◆ **Instructions to follow**
A bare number is the only acceptable answer: how many lines of these entries include "Runbear"?

Top of The data

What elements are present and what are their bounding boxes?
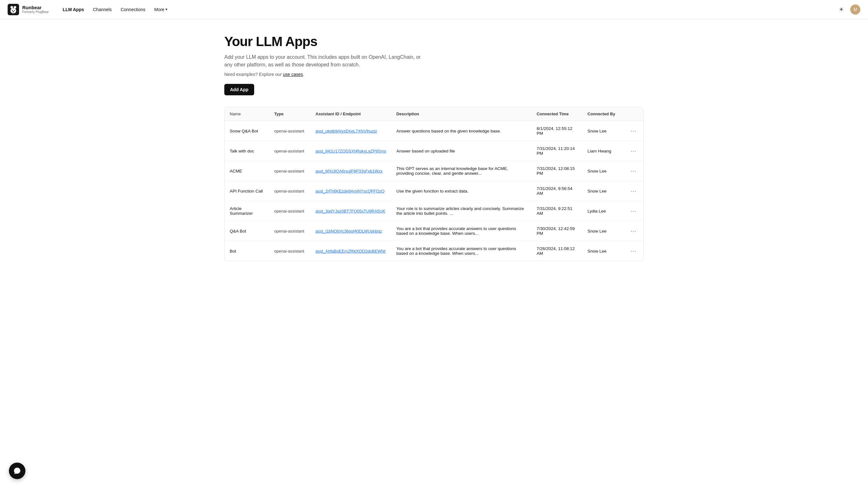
table-row: ACME openai-assistant asst_MXc8QA6rsujP8… [225, 161, 643, 181]
cell-name: ACME [225, 161, 269, 181]
nav-llm-apps[interactable]: LLM Apps [59, 5, 88, 14]
navbar: Runbear Formerly PlugBear LLM Apps Chann… [0, 0, 868, 19]
row-more-button[interactable]: ··· [629, 147, 638, 156]
row-more-button[interactable]: ··· [629, 247, 638, 256]
page-description: Add your LLM apps to your account. This … [224, 53, 421, 69]
table-row: Talk with doc openai-assistant asst_841U… [225, 141, 643, 161]
endpoint-link[interactable]: asst_i1bNObVc36psf40DLWUphbqz [315, 229, 382, 234]
nav-more[interactable]: More ▾ [150, 5, 171, 14]
cell-actions: ··· [624, 221, 643, 241]
cell-name: Q&A Bot [225, 221, 269, 241]
cell-connected-time: 7/26/2024, 11:08:12 AM [531, 241, 582, 261]
row-more-button[interactable]: ··· [629, 166, 638, 176]
cell-type: openai-assistant [269, 121, 310, 141]
endpoint-link[interactable]: asst_2rFh6KEzde9AmiNYscQPFOzQ [315, 189, 384, 193]
cell-connected-by: Snow Lee [582, 241, 624, 261]
svg-point-2 [14, 6, 16, 8]
cell-actions: ··· [624, 121, 643, 141]
cell-description: You are a bot that provides accurate ans… [392, 241, 531, 261]
cell-name: API Function Call [225, 181, 269, 201]
cell-actions: ··· [624, 161, 643, 181]
cell-description: This GPT serves as an internal knowledge… [392, 161, 531, 181]
table-row: Q&A Bot openai-assistant asst_i1bNObVc36… [225, 221, 643, 241]
cell-endpoint: asst_841U17ZODSXhRqkyLgZP9Sms [310, 141, 392, 161]
cell-type: openai-assistant [269, 161, 310, 181]
nav-right: ☀ U [836, 4, 860, 14]
endpoint-link[interactable]: asst_3qdYJqz0BT7FQ05sTU9RA5UK [315, 209, 385, 214]
cell-endpoint: asst_AhfaBqEEmZRklXDD2dpBEWNt [310, 241, 392, 261]
col-header-connected-by: Connected By [582, 107, 624, 121]
table-header: Name Type Assistant ID / Endpoint Descri… [225, 107, 643, 121]
nav-links: LLM Apps Channels Connections More ▾ [59, 5, 826, 14]
nav-channels[interactable]: Channels [89, 5, 116, 14]
cell-connected-by: Snow Lee [582, 181, 624, 201]
brand-logo-link[interactable]: Runbear Formerly PlugBear [8, 4, 49, 15]
svg-point-1 [10, 6, 13, 8]
table-row: Bot openai-assistant asst_AhfaBqEEmZRklX… [225, 241, 643, 261]
col-header-description: Description [392, 107, 531, 121]
cell-actions: ··· [624, 181, 643, 201]
endpoint-link[interactable]: asst_AhfaBqEEmZRklXDD2dpBEWNt [315, 249, 385, 253]
avatar[interactable]: U [850, 4, 860, 14]
cell-name: Talk with doc [225, 141, 269, 161]
brand-subtitle: Formerly PlugBear [22, 10, 49, 14]
endpoint-link[interactable]: asst_ukqlb9AIyzEKeL7XNVlhuzjz [315, 129, 377, 133]
table-body: Snow Q&A Bot openai-assistant asst_ukqlb… [225, 121, 643, 261]
col-header-name: Name [225, 107, 269, 121]
cell-description: Answer questions based on the given know… [392, 121, 531, 141]
svg-point-4 [12, 10, 13, 11]
cell-name: Bot [225, 241, 269, 261]
col-header-actions [624, 107, 643, 121]
row-more-button[interactable]: ··· [629, 207, 638, 216]
row-more-button[interactable]: ··· [629, 126, 638, 136]
cell-endpoint: asst_i1bNObVc36psf40DLWUphbqz [310, 221, 392, 241]
main-content: Your LLM Apps Add your LLM apps to your … [212, 19, 656, 274]
cell-connected-time: 7/31/2024, 12:08:15 PM [531, 161, 582, 181]
cell-name: Article Summarizer [225, 201, 269, 221]
add-app-button[interactable]: Add App [224, 84, 254, 95]
col-header-endpoint: Assistant ID / Endpoint [310, 107, 392, 121]
col-header-connected-time: Connected Time [531, 107, 582, 121]
cell-endpoint: asst_3qdYJqz0BT7FQ05sTU9RA5UK [310, 201, 392, 221]
svg-point-6 [13, 11, 14, 12]
cell-connected-time: 7/31/2024, 9:22:51 AM [531, 201, 582, 221]
cell-description: You are a bot that provides accurate ans… [392, 221, 531, 241]
cell-actions: ··· [624, 201, 643, 221]
cell-connected-by: Snow Lee [582, 161, 624, 181]
nav-connections[interactable]: Connections [117, 5, 149, 14]
col-header-type: Type [269, 107, 310, 121]
table-row: API Function Call openai-assistant asst_… [225, 181, 643, 201]
cell-endpoint: asst_ukqlb9AIyzEKeL7XNVlhuzjz [310, 121, 392, 141]
cell-endpoint: asst_MXc8QA6rsujP8P33sFxb1Wzx [310, 161, 392, 181]
row-more-button[interactable]: ··· [629, 186, 638, 196]
cell-connected-by: Snow Lee [582, 121, 624, 141]
cell-name: Snow Q&A Bot [225, 121, 269, 141]
cell-connected-by: Liam Hwang [582, 141, 624, 161]
cell-type: openai-assistant [269, 181, 310, 201]
apps-table-wrapper: Name Type Assistant ID / Endpoint Descri… [224, 107, 644, 261]
endpoint-link[interactable]: asst_MXc8QA6rsujP8P33sFxb1Wzx [315, 169, 382, 174]
cell-actions: ··· [624, 241, 643, 261]
apps-table: Name Type Assistant ID / Endpoint Descri… [225, 107, 643, 261]
table-row: Article Summarizer openai-assistant asst… [225, 201, 643, 221]
use-cases-link[interactable]: use cases [283, 72, 303, 77]
cell-endpoint: asst_2rFh6KEzde9AmiNYscQPFOzQ [310, 181, 392, 201]
cell-description: Use the given function to extract data. [392, 181, 531, 201]
theme-toggle-button[interactable]: ☀ [836, 4, 846, 14]
cell-connected-by: Snow Lee [582, 221, 624, 241]
cell-type: openai-assistant [269, 141, 310, 161]
cell-type: openai-assistant [269, 241, 310, 261]
cell-connected-time: 7/30/2024, 12:42:59 PM [531, 221, 582, 241]
row-more-button[interactable]: ··· [629, 226, 638, 236]
cell-connected-time: 7/31/2024, 9:56:54 AM [531, 181, 582, 201]
cell-connected-time: 8/1/2024, 12:55:12 PM [531, 121, 582, 141]
svg-point-3 [10, 8, 16, 13]
svg-point-5 [14, 10, 15, 11]
cell-connected-by: Lydia Lee [582, 201, 624, 221]
chevron-down-icon: ▾ [165, 7, 167, 11]
brand-name: Runbear [22, 5, 49, 10]
table-row: Snow Q&A Bot openai-assistant asst_ukqlb… [225, 121, 643, 141]
endpoint-link[interactable]: asst_841U17ZODSXhRqkyLgZP9Sms [315, 149, 386, 153]
cell-type: openai-assistant [269, 221, 310, 241]
cell-connected-time: 7/31/2024, 11:20:14 PM [531, 141, 582, 161]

Bottom of The data

◆ **Written solution**
3